Source code for aimet_torch.v2.quantization.float.quantizer

# Copyright (c) Qualcomm Technologies, Inc. and/or its subsidiaries.
# SPDX-License-Identifier: BSD-3-Clause


# pylint: disable=redefined-builtin
"""Float quantizers"""

from contextlib import contextmanager, nullcontext
import functools
from typing import Dict, List, Optional
import math

import torch
from aimet_torch.v2.quantization.encoding_analyzer import (
    EncodingAnalyzer,
    MinMaxEncodingAnalyzer,
    _flag_extreme_min_max,
)
from aimet_torch.v2.quantization.base import QuantizerBase
from aimet_torch.v2.quantization.float import FloatEncoding
from aimet_torch.v2.quantization.tensor import DequantizedTensor
from aimet_torch.v2.utils import (
    StatisticsNotFoundError,
    patch_attr,
    _is_expandable,
    _torch_compiler_is_exporting,
    _is_qtensor_casting_enabled,
)
from aimet_torch.fp_quantization import fake_cast_to_ieee_float
from ._finfo import _finfo, _torch_dtype_to_finfo, _float4_e2m1fn
from aimet_torch.v2.quantization._utils import (
    interleave,
    concretize_block_size,
    blockwise,
)
import aimet_torch.v2.experimental.onnx._export as _onnx


__all__ = ["QuantizeDequantize", "FloatQuantizeDequantize"]



[docs]
class FloatQuantizeDequantize(QuantizerBase):  # pylint: disable=abstract-method
    r"""
    Simulates quantization by fake-casting the input

    If dtype is provided, this is equivalent to

    .. math::
        out = x.to(dtype).to(x.dtype) \\


    If the exponent and mantissa bits are provided, this is equivalent to

    .. math::
        out = \left\lceil\frac{x_c}{scale}\right\rfloor * scale

    where

    .. math::
        x_c   &= clamp(x, -max, max) \\
        bias  &= 2^{exponent} - \log_2(max) + \log_2(2 - 2^{-mantissa}) - 1 \\
        scale &= 2 ^ {\left\lfloor \log_2 |x_c| + bias \right\rfloor - mantissa - bias} \\


    The IEEE standard computes the maximum representable value by

    .. math::
        max = (2 - 2^{-mantissa}) * 2^{(\left\lfloor 0.5 * exponent\_max \right\rfloor)} \\

    where

    .. math::
        exponent\_max = 2^{exponent} - 1 \\

    Args:
        exponent_bits (int): Number of exponent bits to simulate.

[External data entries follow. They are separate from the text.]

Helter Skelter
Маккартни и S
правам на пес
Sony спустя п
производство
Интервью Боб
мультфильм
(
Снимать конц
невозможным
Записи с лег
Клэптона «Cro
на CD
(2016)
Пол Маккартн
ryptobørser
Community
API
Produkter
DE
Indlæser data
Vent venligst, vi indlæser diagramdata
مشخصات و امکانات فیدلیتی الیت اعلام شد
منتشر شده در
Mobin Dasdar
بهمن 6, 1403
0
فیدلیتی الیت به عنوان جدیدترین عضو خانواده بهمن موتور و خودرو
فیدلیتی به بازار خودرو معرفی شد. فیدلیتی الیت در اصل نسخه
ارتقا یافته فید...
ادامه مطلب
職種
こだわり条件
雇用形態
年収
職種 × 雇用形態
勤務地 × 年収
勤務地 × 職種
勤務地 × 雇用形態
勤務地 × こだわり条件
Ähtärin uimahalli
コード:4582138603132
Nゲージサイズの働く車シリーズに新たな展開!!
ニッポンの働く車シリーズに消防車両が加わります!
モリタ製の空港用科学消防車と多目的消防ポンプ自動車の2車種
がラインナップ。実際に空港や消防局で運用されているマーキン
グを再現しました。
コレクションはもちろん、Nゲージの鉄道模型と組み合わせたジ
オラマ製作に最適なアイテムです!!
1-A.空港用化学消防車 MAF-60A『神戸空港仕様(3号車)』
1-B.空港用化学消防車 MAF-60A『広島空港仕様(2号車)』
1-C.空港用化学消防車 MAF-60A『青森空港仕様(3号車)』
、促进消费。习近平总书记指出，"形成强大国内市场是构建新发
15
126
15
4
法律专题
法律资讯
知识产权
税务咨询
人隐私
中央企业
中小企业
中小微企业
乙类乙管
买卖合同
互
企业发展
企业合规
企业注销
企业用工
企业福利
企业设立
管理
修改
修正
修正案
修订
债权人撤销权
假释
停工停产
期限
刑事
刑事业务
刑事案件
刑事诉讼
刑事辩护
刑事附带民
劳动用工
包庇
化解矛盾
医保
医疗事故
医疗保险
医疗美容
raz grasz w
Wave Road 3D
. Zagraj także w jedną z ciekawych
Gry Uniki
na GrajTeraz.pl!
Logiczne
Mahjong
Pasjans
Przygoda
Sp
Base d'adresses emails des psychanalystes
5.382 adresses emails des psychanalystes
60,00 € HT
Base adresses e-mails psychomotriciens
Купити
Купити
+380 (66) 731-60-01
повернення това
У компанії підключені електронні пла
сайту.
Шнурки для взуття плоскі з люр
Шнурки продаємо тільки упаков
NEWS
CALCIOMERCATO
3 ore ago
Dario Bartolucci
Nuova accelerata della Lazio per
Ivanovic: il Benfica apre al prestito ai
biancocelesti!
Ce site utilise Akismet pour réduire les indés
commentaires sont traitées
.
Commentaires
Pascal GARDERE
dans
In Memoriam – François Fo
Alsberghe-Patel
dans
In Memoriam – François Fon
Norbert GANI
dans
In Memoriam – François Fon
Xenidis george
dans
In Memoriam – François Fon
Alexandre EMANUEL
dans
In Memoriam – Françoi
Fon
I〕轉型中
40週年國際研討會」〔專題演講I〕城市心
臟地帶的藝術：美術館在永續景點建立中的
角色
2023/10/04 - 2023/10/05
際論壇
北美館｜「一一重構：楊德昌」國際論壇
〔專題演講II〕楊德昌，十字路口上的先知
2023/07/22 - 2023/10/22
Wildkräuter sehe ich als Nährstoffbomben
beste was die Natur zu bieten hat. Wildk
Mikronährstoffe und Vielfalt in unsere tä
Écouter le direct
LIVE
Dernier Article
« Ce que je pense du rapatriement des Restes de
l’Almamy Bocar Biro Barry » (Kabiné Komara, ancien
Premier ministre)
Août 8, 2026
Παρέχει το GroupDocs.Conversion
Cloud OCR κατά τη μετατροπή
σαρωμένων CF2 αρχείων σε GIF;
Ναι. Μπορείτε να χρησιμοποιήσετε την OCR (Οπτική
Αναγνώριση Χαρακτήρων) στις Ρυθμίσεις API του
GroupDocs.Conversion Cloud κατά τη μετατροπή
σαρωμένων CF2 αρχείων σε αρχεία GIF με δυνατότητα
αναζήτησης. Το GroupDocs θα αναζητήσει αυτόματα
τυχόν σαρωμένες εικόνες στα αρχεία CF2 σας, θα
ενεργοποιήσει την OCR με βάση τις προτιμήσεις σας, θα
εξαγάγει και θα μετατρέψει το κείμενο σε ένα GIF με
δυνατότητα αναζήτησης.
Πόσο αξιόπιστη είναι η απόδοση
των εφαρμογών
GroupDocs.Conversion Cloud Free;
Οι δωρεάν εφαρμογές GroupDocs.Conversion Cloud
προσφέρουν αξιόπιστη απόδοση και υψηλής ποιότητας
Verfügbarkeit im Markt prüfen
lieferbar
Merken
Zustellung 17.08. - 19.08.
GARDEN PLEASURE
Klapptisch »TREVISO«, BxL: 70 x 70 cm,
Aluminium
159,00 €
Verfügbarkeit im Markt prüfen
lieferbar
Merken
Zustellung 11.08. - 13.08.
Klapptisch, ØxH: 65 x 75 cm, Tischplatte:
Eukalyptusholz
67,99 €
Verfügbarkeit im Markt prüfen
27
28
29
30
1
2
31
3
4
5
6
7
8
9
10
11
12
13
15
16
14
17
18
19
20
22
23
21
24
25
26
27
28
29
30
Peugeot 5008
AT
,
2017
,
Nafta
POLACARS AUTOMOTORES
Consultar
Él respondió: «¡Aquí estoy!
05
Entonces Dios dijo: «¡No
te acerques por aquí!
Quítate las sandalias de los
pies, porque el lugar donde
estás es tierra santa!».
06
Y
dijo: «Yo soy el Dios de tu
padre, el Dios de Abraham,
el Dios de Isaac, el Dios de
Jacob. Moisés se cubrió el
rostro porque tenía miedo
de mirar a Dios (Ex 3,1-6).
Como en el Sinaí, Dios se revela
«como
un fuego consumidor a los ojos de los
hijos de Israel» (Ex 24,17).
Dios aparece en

This argument is mutually exclusive with `dtype`.
        mantissa_bits (int):  Number of mantissa bits to simulate. This argument is mutually exclusive with `dtype`.
        finite (bool, optional): If True, +/-inf is representable. Defaults to `False`. Ignored when `dtype` is specified.
        unsigned_zero (bool, optional): If False, +/-0 is representable. Defaults to `True`. Ignored when `dtype` is specified.
        dtype (torch.dtype): torch.dtype to simulate. This argument is mutually exclusive with `exponent_bits` and `mantissa_bits`.
        shape (tuple, optional): Shape of quantization scales. Defaults to `()` (= per-tensor quantization).
        block_size (tuple, optional): If specified, block-wise quantization is performed with the given block size.
        encoding_analyzer (EncodingAnalyzer, optional):
            If specified, quantization scale will be calibrated dynamically based on the input statistics.
            If not specified,
            sub-16-bit floating point quantizers will use min-max encoding analyzer for scale calibration;
            16-bit or higher quantizers will be fixed at scale=1.0

    Examples:

        >>> import aimet_torch.quantization as Q
        >>> input = torch.tensor([[ 1.8998, -0.0947, -1.0891, -0.1727]])
        >>> qdq = Q.float.FloatQuantizeDequantize(dtype=torch.float8_e4m3fnuz)
        >>> with qdq.compute_encodings():
        ...     _ = qdq(input)
        ...
        >>> qdq(input)
        DequantizedTensor([[ 1.8998, -0.0950, -1.1399, -0.1741]])
    """

    maxval: torch.Tensor

    def __init__(
        self,
        exponent_bits: Optional[int] = None,
        mantissa_bits: Optional[int] = None,
        finite: Optional[bool] = None,
        unsigned_zero: Optional[bool] = None,
        dtype: Optional[torch.dtype] = None,
        shape: Optional[tuple[int, ...]] = None,
        block_size: Optional[tuple[int, ...]] = None,
        encoding_analyzer: Optional[EncodingAnalyzer] = None,
    ):
        super().__init__()

        if dtype is None:
            if exponent_bits is None or mantissa_bits is None:
                raise ValueError(
                    'Neither "dtype" nor "exponent/mantissa_bits" was specified.'
                )

            if finite is None:
                finite = False

            if unsigned_zero is None:
                unsigned_zero = False

        if dtype is not None:
            if (
                exponent_bits is not None
                or mantissa_bits is not None
                or finite is not None
                or unsigned_zero is not None
            ):
                raise ValueError(
                    'Argument "dtype" is mutually exclusive with "exponent/mantissa_bits/finite/unsigned_zero".'
                )

            exponent_bits, mantissa_bits, finite, unsigned_zero = (
                _finfo.from_torch_dtype(dtype)
            )

        self._finfo = _finfo(exponent_bits, mantissa_bits, finite, unsigned_zero)

        if shape is None:
            self.shape = encoding_analyzer.observer.shape if encoding_analyzer else ()
        else:
            self.shape = shape

        self.block_size = block_size

        if self.bitwidth < 16 and encoding_analyzer is None:
            encoding_analyzer = MinMaxEncodingAnalyzer(self.shape, self.block_size)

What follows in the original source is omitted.